With Microsoft SQL Server, client communication with a server supports primarily two components which include the following:
• Network Protocol on the Client and Server
• SQL Server Native Client (SNAC)—This is a new technology introduced in SQL Server 2005 which combines the functions of OLEDB and ODBC for SQL Server into one native library. The native client supports Net-libraries and TDS (Tabular Data stream) endpoints for multiple protocols in SQL Server. TDS is the internal client/server data transfer protocol in SQL Server.
SNAC is loaded with the installation of SQL Server 2005 and does not require a separate install. It can be installed separately on machines which do not have SQL Server installed, but requires SQL Server access.

Figure 3: Comparing the network components of Oracle and SQL Server
SNAC configuration can also be performed after the installation of SQL Server using the SQL Server Configuration Manager.
SQL Server Security Model
Whether you are trying to map your Oracle skills and knowledge to SQL Server or trying to migrate Oracle applications to Microsoft SQL Server 2005, it is important to understand how SQL Server implements database security and roles. This section describes SQL Server’s security architecture and features and maps them to Oracle equivalents where appropriate.
Network Security
Microsoft SQL Server 2005 can use Secure Sockets Layer (SSL) to encrypt data transmitted across a network between an instance of SQL Server and a client application. The SSL encryption is performed within the SQL Native Client Net-Library and applies to all inter-computer protocols supported by SQL Server 2005.

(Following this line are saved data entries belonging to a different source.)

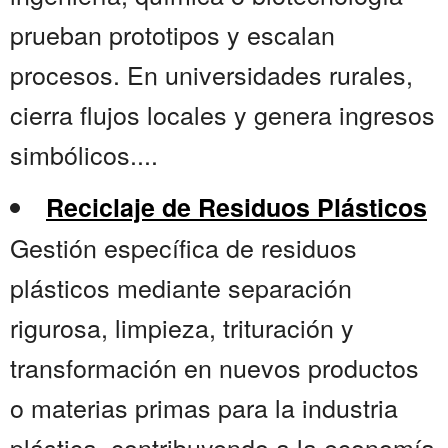
prueban prototipos y escalan
procesos. En universidades rurales,
cierra flujos locales y genera ingresos
simbólicos....
Reciclaje de Residuos Plásticos
Gestión específica de residuos
plásticos mediante separación
rigurosa, limpieza, trituración y
transformación en nuevos productos
o materias primas para la industria
plástica, contribuyendo a la economía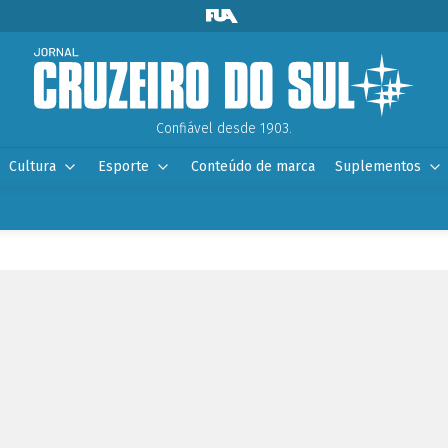
Confiável desde 1903.
Cultura
Esporte
Conteúdo de marca
Suplementos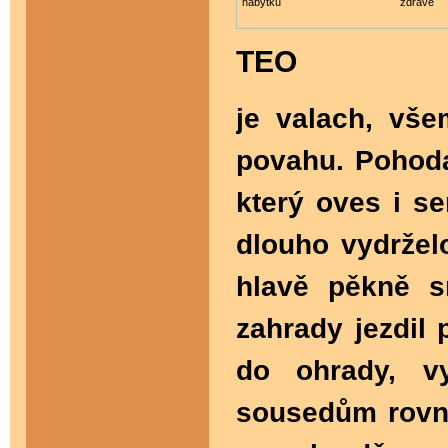
nábytku
zdravě
TEO
je
valach, vše
povahu.
Pohoda
který oves i s
dlouho vydrželo
hlavě pěkně s
zahrady jezdil
do ohrady, vy
sousedům rovno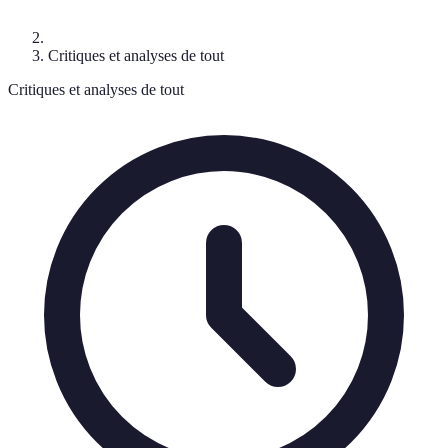
Critiques et analyses de tout
Critiques et analyses de tout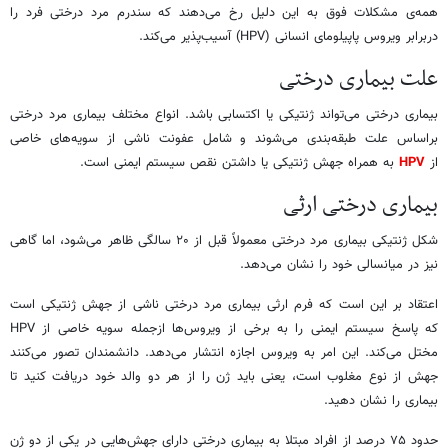
همه‌ی مشکلات فوق به این دلیل رخ می‌دهند که سندرم مرد درختی فرد را
دربرابر ویروس‌ پاپیلومای انسانی (HPV) آسیب‌پذیر می‌کند.
علت بیماری درختی
بیماری درختی می‌تواند ژنتیکی یا اکتسابی باشد. انواع مختلف بیماری مرد درختی
براساس علت طبقه‌بندی می‌شوند و شامل عفونت ناشی از سویه‌های خاصی
از
HPV
به همراه جهش ژنتیکی یا داشتن نقص سیستم ایمنی است.
بیماری درختی ارثی
شکل ژنتیکی بیماری مرد درختی معمولاً قبل از ۲۰ سالگی ظاهر می‌شود، اما گاهی
نیز در میانسالی خود را نشان می‌دهد.
اعتقاد بر این است که فرم ارثی بیماری مرد درختی ناشی از جهش ژنتیکی است
که پاسخ سیستم ایمنی را به برخی از ویروس‌ها ازجمله سویه خاصی از HPV
مختل می‌کند. این امر به ویروس اجازه انتشار می‌دهد. دانشمندان تصور می‌کنند
جهش از نوع مغلوب است، یعنی باید ژن را از هر دو والد خود دریافت کنید تا
بیماری را نشان دهید.
حدود ۷۵ درصد از افراد مبتلا به بیماری درختی دارای جهش‌هایی در یکی از دو ژن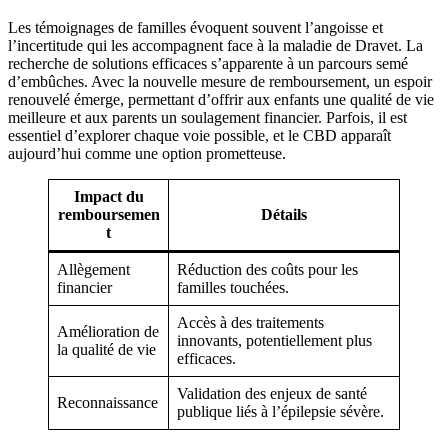
Les témoignages de familles évoquent souvent l’angoisse et
l’incertitude qui les accompagnent face à la maladie de Dravet. La
recherche de solutions efficaces s’apparente à un parcours semé
d’embûches. Avec la nouvelle mesure de remboursement, un espoir
renouvelé émerge, permettant d’offrir aux enfants une qualité de vie
meilleure et aux parents un soulagement financier. Parfois, il est
essentiel d’explorer chaque voie possible, et le CBD apparaît
aujourd’hui comme une option prometteuse.
Impact du
remboursemen
Détails
t
Allègement
Réduction des coûts pour les
financier
familles touchées.
Accès à des traitements
Amélioration de
innovants, potentiellement plus
la qualité de vie
efficaces.
Validation des enjeux de santé
Reconnaissance
publique liés à l’épilepsie sévère.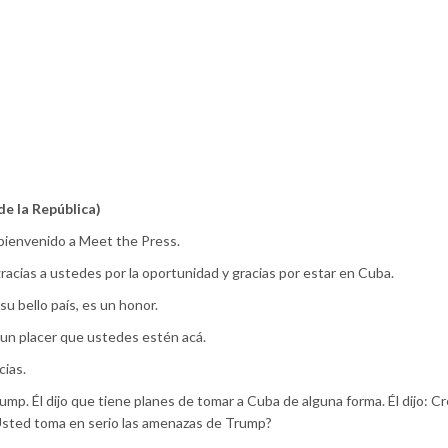
de la República)
bienvenido a Meet the Press.
racias a ustedes por la oportunidad y gracias por estar en Cuba.
su bello país, es un honor.
un placer que ustedes estén acá.
cias.
mp. Él dijo que tiene planes de tomar a Cuba de alguna forma. Él dijo: C
Usted toma en serio las amenazas de Trump?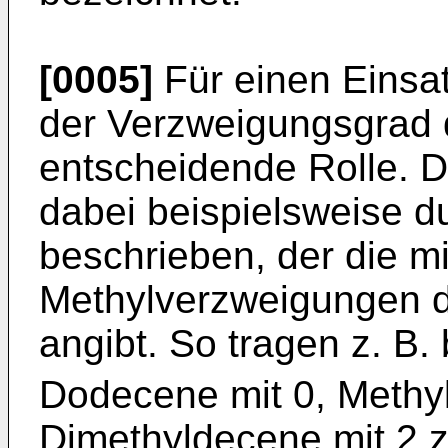
[0005]
Für einen Einsat
der Verzweigungsgrad d
entscheidende Rolle. 
dabei beispielsweise d
beschrieben, der die mi
Methylverzweigungen de
angibt. So tragen z. B. 
Dodecene mit 0, Methy
Dimethyldecene mit 2 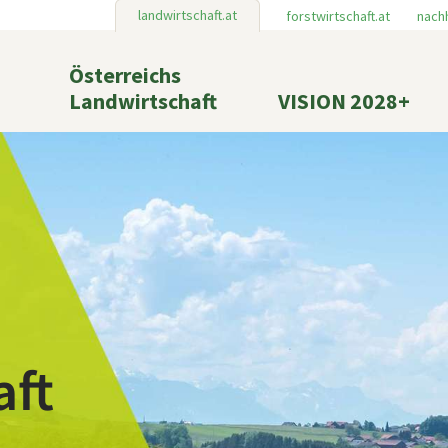
landwirtschaft.at
forstwirtschaft.at
nachh
Österreichs
Landwirtschaft
VISION 2028+
aft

SSL encryption works with instances of SQL Server running on a computer that has been assigned a certificate from a public certification authority. The computer on which the application is running must be configured to trust the certificate’s root authority. (Encryption with a self-signed certificate is possible and described in the next section, but a self-signed certificate offers only limited protection.)
The Net-Library encryption is implemented using the Secure Sockets Layer API. The level of encryption, 40-bit or 128-bit, depends on the version of the Microsoft Windows operating system that is running on the application and database computers.
Login Accounts
A login account allows a user to access a SQL Server Instance and its administrative options. It allows connection to the instance but does not carry data access privileges. A login account is typically mapped to a database user name. Accessing data and/or administration functions are controlled via user names.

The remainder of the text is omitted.